Double or Nothing: Multiplicative Incentive Mechanisms for Crowdsourcing

Authors: Nihar Bhadresh Shah, Dengyong Zhou

NeurIPS 2015 | Conference PDF | Archive PDF | Plain Text | LLM Run Details

Reproducibility Variable Result LLM Response
Research Type Experimental In preliminary experiments involving over several hundred workers, we observe a significant reduction in the error rates under our unique mechanism for the same or lower monetary expenditure.
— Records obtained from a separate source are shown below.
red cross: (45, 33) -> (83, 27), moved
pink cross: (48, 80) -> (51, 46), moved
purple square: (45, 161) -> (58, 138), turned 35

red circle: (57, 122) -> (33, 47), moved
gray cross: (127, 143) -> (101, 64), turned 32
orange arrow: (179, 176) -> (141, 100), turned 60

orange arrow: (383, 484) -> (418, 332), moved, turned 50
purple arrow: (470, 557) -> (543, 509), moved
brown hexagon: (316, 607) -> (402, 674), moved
We conducted preliminary experiments on the Amazon Mechanical Turk commercial crowdsourcing platform (mturk.com) to evaluate our proposed scheme in real-world scenarios.
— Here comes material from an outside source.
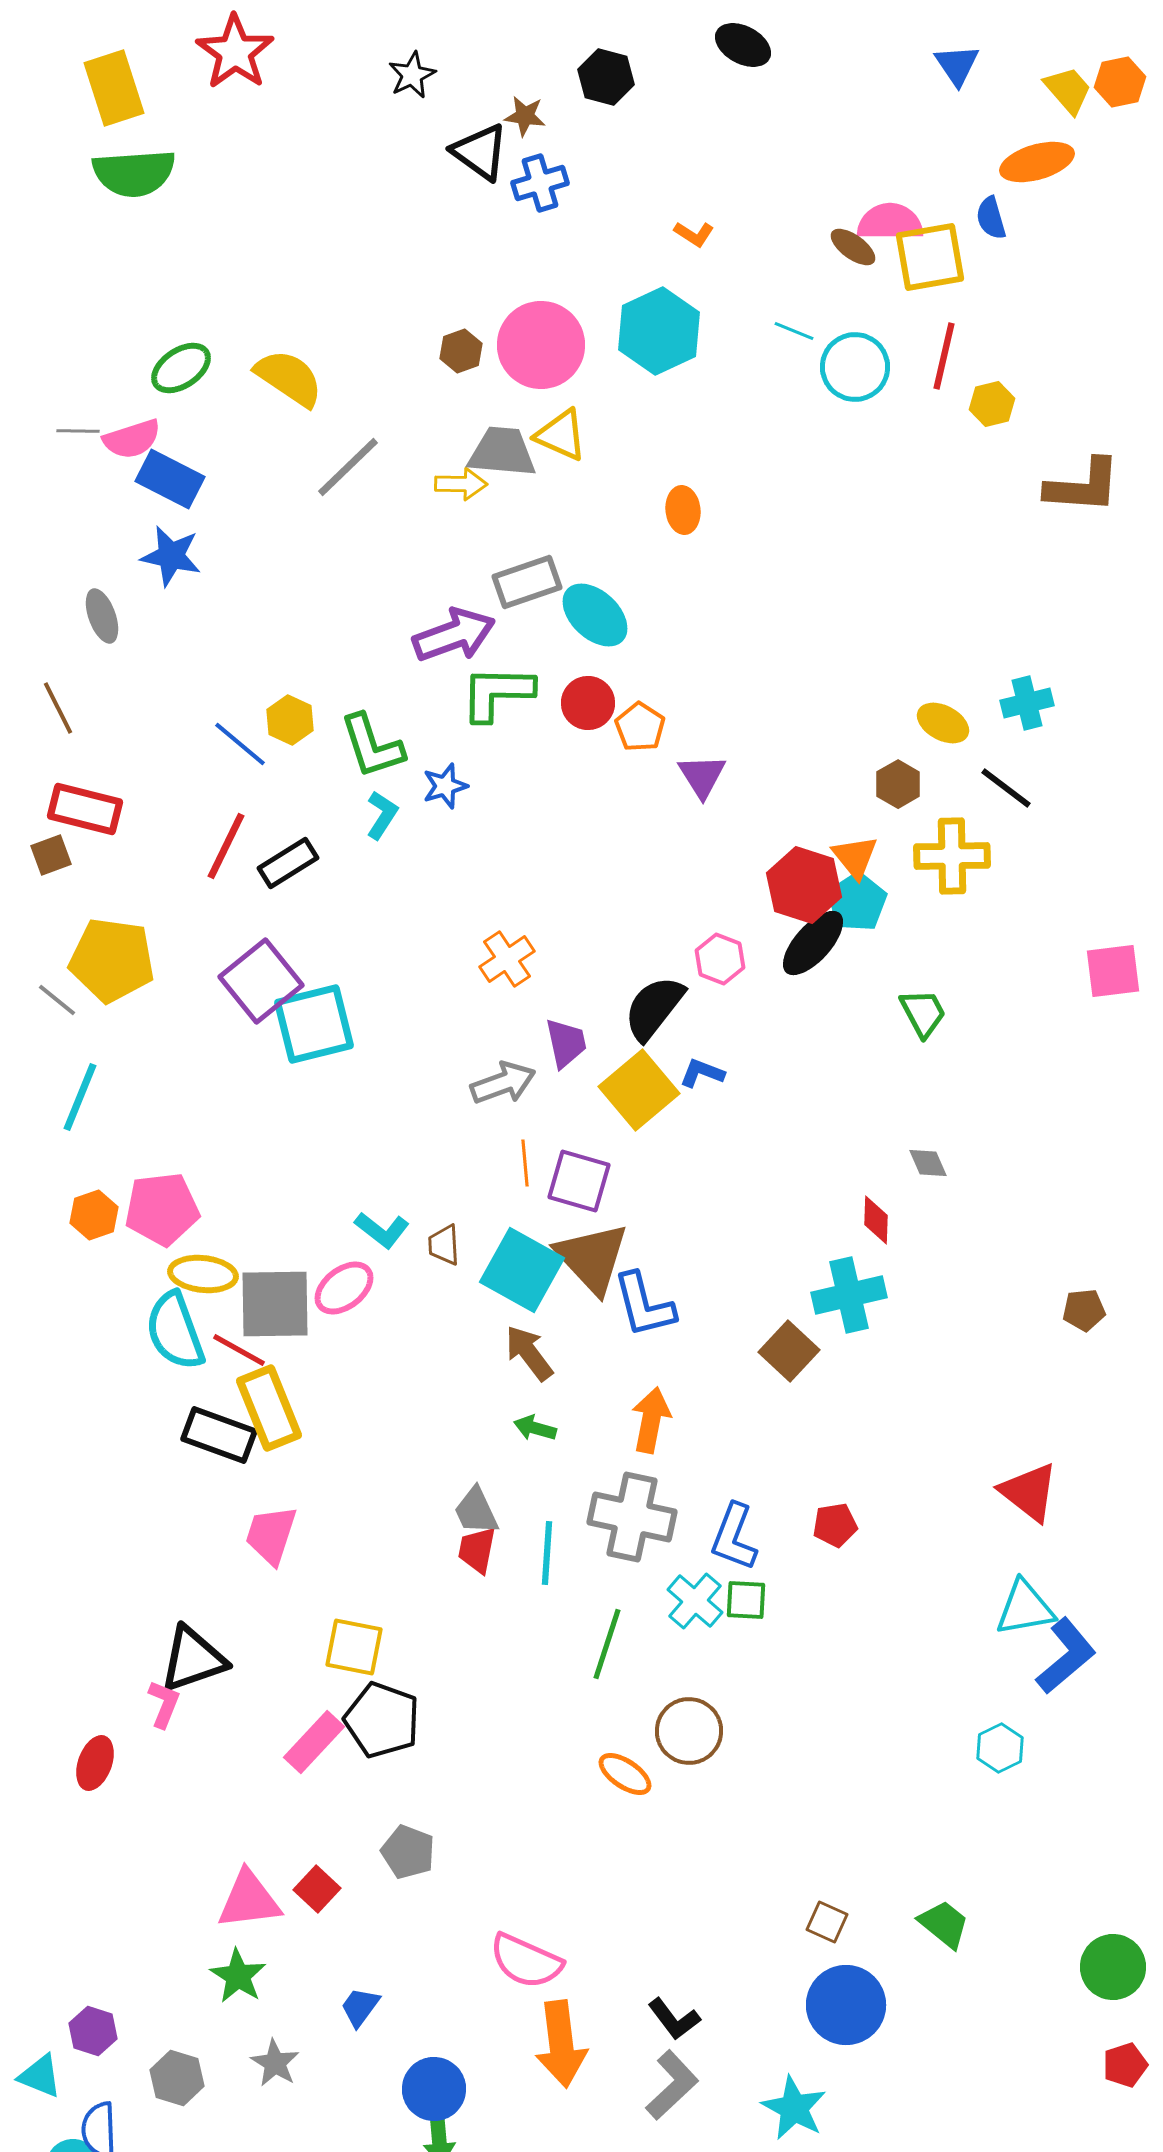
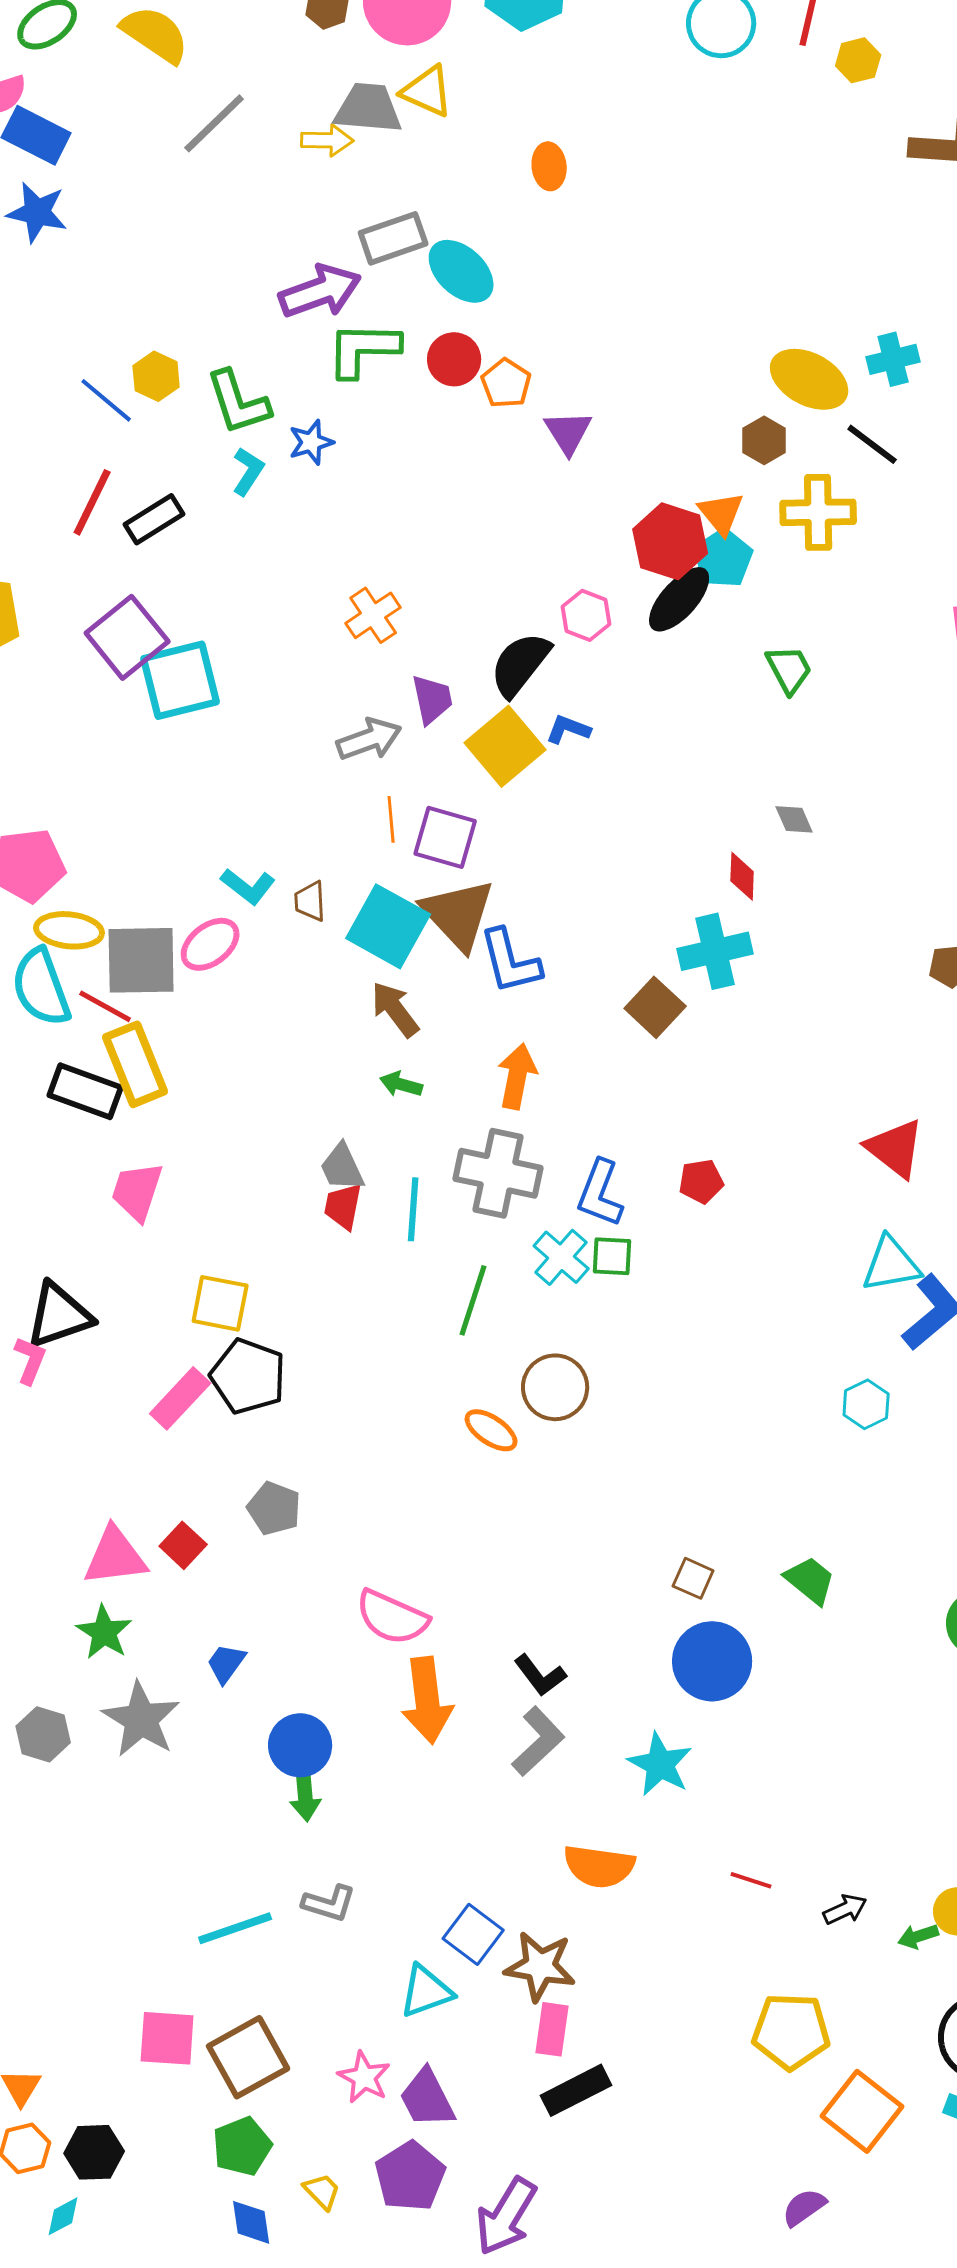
yellow ellipse: (943, 723) -> (809, 379), size x1.5
gray star: (275, 2063) -> (141, 1719), size x1.6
Researcher Affiliation Collaboration Nihar B. Shah University of California, Berkeley nihar@eecs.berkeley.edu; Dengyong Zhou Microsoft Research dengyong.zhou@microsoft.com
Pseudocode Yes Algorithm 1 Multiplicative incentive-compatible mechanism
Open Source Code No The paper states: "The complete data, including the interface presented to the workers in each of the tasks, the results obtained from the workers, and the ground truth solutions, are available on the website of the first author." This statement refers to data, not the source code for the methodology.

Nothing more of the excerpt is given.